TASK PROMPT: All lines below starting at the one that holds "khu lăng mộ" and ending at the one that holds "asamblea de usuarios" should be printed exactly, ends included. Pictures should not be printed, nor anything else.

##############################

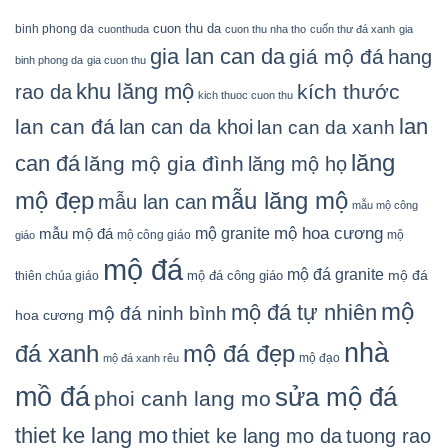
cuon thu da
binh phong da
cuonthuda
cuon thu nha tho
cuốn thư đá xanh
gia
gia lan can da
giá mộ đá
hang
binh phong da
gia cuon thu
khu lăng mộ
kích thước
rao da
kich thuoc cuon thu
lan
lan can đá
lan can da khoi
lan can da xanh
lăng
can đá
lăng mộ gia đình
lăng mộ họ
mẫu lăng mộ
mộ đẹp
mẫu lan can
mẫu mộ công
mộ granite
mộ hoa cương
mẫu mộ đá
mộ công giáo
mộ
giáo
mộ đá
mộ đá granite
mộ đá
mộ đá công giáo
thiên chúa giáo
mộ
mộ đá tự nhiên
mộ đá ninh bình
hoa cương
nhà
đá xanh
mộ đá đẹp
mộ đạo
mộ đá xanh rêu
mồ đá
sửa mộ đá
phoi canh lang mo
thiet ke lang mo
thiet ke lang mo da
tuong rao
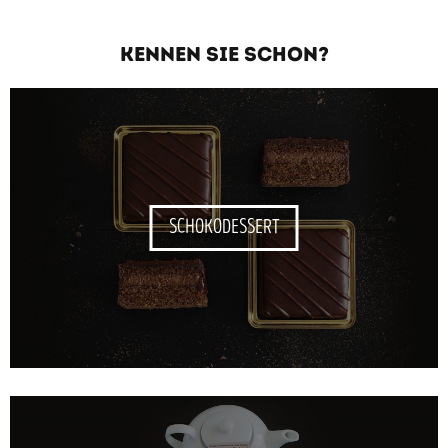
KENNEN SIE SCHON?
SCHOKODESSERT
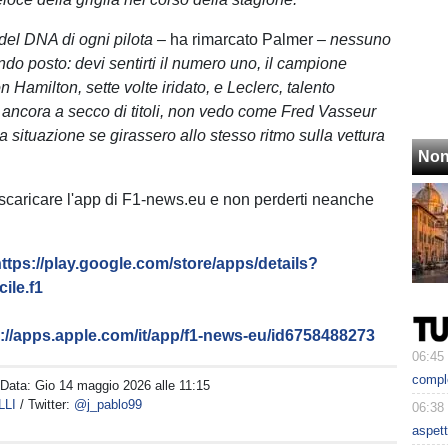
 del DNA di ogni pilota –
ha rimarcato Palmer
– nessuno
ndo posto: devi sentirti il numero uno, il campione
 Hamilton, sette volte iridato, e Leclerc, talento
ancora a secco di titoli, non vedo come Fred Vasseur
a situazione se girassero allo stesso ritmo sulla vettura
Non
 scaricare l'app di F1-news.eu e non perderti neanche
ttps://play.google.com/store/apps/details?
ile.f1
s://apps.apple.com/it/app/f1-news-eu/id6758488273
06:45
comple
 Data:
Gio 14 maggio 2026 alle 11:15
LLI
/ Twitter:
@j_pablo99
06:38
aspett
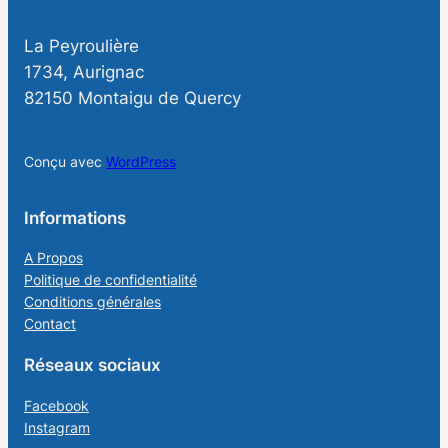
La Peyroulière
1734, Aurignac
82150 Montaigu de Quercy
Conçu avec
WordPress
Informations
A Propos
Politique de confidentialité
Conditions générales
Contact
Réseaux sociaux
Facebook
Instagram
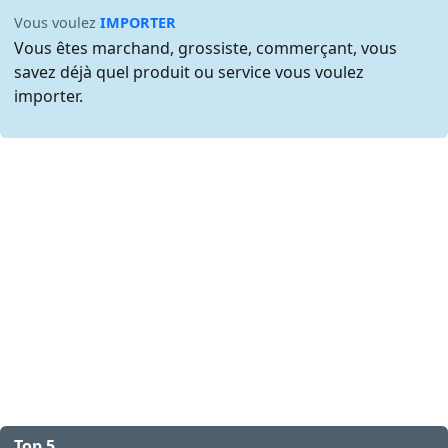
Vous voulez
IMPORTER
Vous êtes marchand, grossiste, commerçant, vous
savez déjà quel produit ou service vous voulez
importer.
Top 5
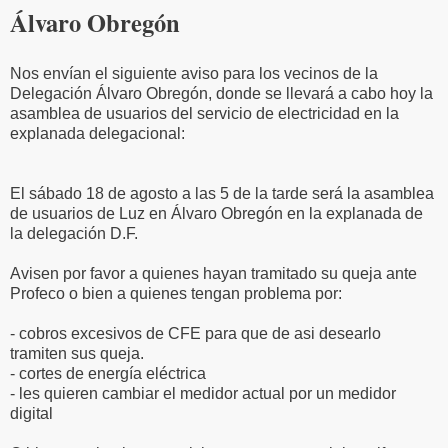
Álvaro Obregón
Nos envían el siguiente aviso para los vecinos de la
Delegación Álvaro Obregón, donde se llevará a cabo hoy la
asamblea de usuarios del servicio de electricidad en la
explanada delegacional:
El sábado 18 de agosto a las 5 de la tarde será la asamblea
de usuarios de Luz en Álvaro Obregón en la explanada de
la delegación D.F.
Avisen por favor a quienes hayan tramitado su queja ante
Profeco o bien a quienes tengan problema por:
- cobros excesivos de CFE para que de asi desearlo
tramiten sus queja.
- cortes de energía eléctrica
- les quieren cambiar el medidor actual por un medidor
digital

##############################

EXERCISE RESPONSE:
khu lăng mộ
kích thước
rao da
kich thuoc cuon thu
lan
lan can đá
lan can da khoi
lan can da xanh
lăng
can đá
lăng mộ gia đình
lăng mộ họ
mẫu lăng mộ
mộ đẹp
mẫu lan can
mẫu mộ công
mộ granite
mộ hoa cương
mẫu mộ đá
mộ công giáo
mộ
giáo
mộ đá
mộ đá granite
mộ đá
mộ đá công giáo
thiên chúa giáo
mộ
mộ đá tự nhiên
mộ đá ninh bình
hoa cương
nhà
đá xanh
mộ đá đẹp
mộ đạo
mộ đá xanh rêu
mồ đá
sửa mộ đá
phoi canh lang mo
thiet ke lang mo
thiet ke lang mo da
tuong rao
KENNEN SIE SCHON?
SCHOKODESSERT
 del DNA di ogni pilota –
ha rimarcato Palmer
– nessuno
ndo posto: devi sentirti il numero uno, il campione
 Hamilton, sette volte iridato, e Leclerc, talento
ancora a secco di titoli, non vedo come Fred Vasseur
a situazione se girassero allo stesso ritmo sulla vettura
Non
 scaricare l'app di F1-news.eu e non perderti neanche
ttps://play.google.com/store/apps/details?
ile.f1
s://apps.apple.com/it/app/f1-news-eu/id6758488273
06:45
comple
 Data:
Gio 14 maggio 2026 alle 11:15
LLI
/ Twitter:
@j_pablo99
06:38
aspett
La Peyroulière
1734, Aurignac
82150 Montaigu de Quercy
Conçu avec
WordPress
Informations
A Propos
Politique de confidentialité
Conditions générales
Contact
Réseaux sociaux
Facebook
Instagram
Vous voulez
IMPORTER
Vous êtes marchand, grossiste, commerçant, vous
savez déjà quel produit ou service vous voulez
importer.
Top 5
Álvaro Obregón
Nos envían el siguiente aviso para los vecinos de la
Delegación Álvaro Obregón, donde se llevará a cabo hoy la
asamblea de usuarios del servicio de electricidad en la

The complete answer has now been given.